• _WHAT YOU ARE ASKED TO DO_
In the records that follow, count each line where the string "Pisa" occurs. Provide the total and no other text.

**********

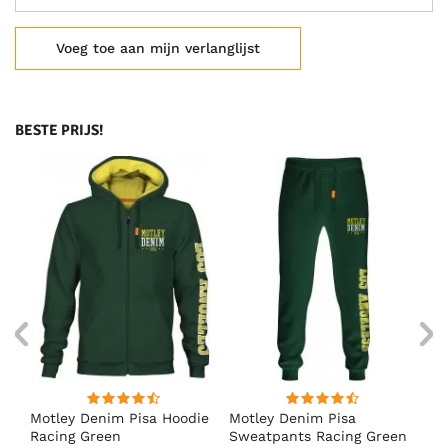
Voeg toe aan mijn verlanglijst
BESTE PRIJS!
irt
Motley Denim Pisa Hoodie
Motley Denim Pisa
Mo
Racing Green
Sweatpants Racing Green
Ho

**********

• _EXERCISE SOLUTION_
2